Mahmut Fazıl Coşkun’un yönettiği Yozgat Blues; İstanbul’da tek yaşayan, belediye kursunda müzik dersi veren, aynı zamanda düğünlerde ya da alışveriş merkezlerinde kimsenin dinlemediği Fransızca şansonlar söyleyen, oldukça ciddi, 50 yaşlarında bir müzisyen Yavuz (Ercan Kesal) karakterini merkeze alır. Film, böyle bir şeyin mümkünlüğünü sorgulatıp duruyor insana. Filmin senaryosu yarı gerçeküstü bir zeminde Tarık Tufan tarafından kaleme alınmış. Gerçeküstü dedim ama bir yandan da oldukça gerçekçi. Kimsenin fark etmediği, kimsenin anlamadığı, kimsenin aslında kim olduğunu ve nereden geldiğini, hatta neden bu işi yaptığını anlamadığı bir adam Yavuz.
“Peki aşk mı, ayrılık mı, hüzün mü Yavuz Bey?”
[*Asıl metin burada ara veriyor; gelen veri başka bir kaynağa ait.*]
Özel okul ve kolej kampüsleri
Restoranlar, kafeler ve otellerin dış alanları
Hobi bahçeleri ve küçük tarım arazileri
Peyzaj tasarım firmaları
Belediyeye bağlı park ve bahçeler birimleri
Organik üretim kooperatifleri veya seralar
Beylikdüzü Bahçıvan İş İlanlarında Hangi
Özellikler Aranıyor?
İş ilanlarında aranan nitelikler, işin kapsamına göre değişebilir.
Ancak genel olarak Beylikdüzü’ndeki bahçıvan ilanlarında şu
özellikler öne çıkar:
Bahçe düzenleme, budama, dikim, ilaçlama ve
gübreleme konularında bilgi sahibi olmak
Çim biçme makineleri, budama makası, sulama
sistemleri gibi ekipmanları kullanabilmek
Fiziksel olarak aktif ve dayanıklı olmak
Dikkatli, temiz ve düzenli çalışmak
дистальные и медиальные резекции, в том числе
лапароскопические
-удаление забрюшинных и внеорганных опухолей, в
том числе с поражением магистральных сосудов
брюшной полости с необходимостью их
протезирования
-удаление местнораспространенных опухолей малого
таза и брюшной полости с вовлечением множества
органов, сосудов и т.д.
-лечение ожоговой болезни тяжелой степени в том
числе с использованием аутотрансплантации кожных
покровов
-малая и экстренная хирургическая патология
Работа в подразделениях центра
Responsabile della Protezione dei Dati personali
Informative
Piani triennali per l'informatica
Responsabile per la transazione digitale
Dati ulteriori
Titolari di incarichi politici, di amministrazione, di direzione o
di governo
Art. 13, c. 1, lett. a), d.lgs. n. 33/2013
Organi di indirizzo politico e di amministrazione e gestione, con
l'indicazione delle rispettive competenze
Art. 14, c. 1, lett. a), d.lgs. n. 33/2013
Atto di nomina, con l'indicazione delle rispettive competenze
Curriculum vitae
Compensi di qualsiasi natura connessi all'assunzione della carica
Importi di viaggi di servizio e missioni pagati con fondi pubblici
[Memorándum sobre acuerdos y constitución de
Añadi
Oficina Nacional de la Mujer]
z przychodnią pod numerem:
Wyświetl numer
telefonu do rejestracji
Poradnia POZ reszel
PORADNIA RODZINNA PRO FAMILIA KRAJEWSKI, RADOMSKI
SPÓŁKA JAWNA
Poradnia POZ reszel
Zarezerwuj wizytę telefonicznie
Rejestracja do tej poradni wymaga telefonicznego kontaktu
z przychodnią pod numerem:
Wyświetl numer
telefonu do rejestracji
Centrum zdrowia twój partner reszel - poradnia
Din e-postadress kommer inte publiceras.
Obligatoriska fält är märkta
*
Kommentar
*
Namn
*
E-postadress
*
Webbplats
Yavuz aslında ilginç bir adam. Onu hayata bağlayan tek şey yaptığı müzik, her kapı onun için müziğe açılıyor. Kendini ifade edebildiği, gözlerini kapatabildiği tek an şarkı söylemeye başladığı an ile sınırlı.. Yavuz’un, görünmezliğinin simgesel kanıtı ise peruğu. Yataktan kalkar kalkmaz ilk iş olarak taktığı ve adeta karakterini gizlemek/örtmek için kullandığı peruğu.. Tek bir sahnede peruğunu çıkardığını görüyoruz Yavuz’un. İşte o zaman anlıyoruz kendisiyle yüzleşmeye başladığını..
Yozgat Blues’un Yavuz’u, günümüzün Zebercet’i belki de. Yusuf Atılgan’ın ‘Anayurt Oteli’ kitabının baş karakteri Zebercet, oldukça karamsar, yalnız, hayatın tükettiği insan profilini ortaya koyar. Modern toplumun önce ürettiği sonra da tükettiği ve yok ettiği insan tipini irdeler.
Yozgat Blues’ta hem Yavuz hem de Neşe karakterleri kent hayatına uyum sağlayamamış insanlar olmanın ötesinde bir yerdeler aslında. Onların uyumsuzlukları sadece kent hayatıyla sınırlı değil. Onlar için esas sorun içlerinde taşıdıkları boşluk duygusunun onları ele geçirmesinden ibaret. Neşe karakterinin içinde hayata dair umut taşıdığını sık sık görebilsek de Yavuz’da bu çok az ve sınırlıdır. Yavuz’da yer yer o inancı sadece müzik yaptığı zaman görürüz. Diğer yandan ise Yozgat’a yapılan yolculuk Neşe için içindeki inancın tekrardan kazanılması olarak karşımıza çıkarken, Yavuz için pek de anlamı olmayan bir değişikliktir.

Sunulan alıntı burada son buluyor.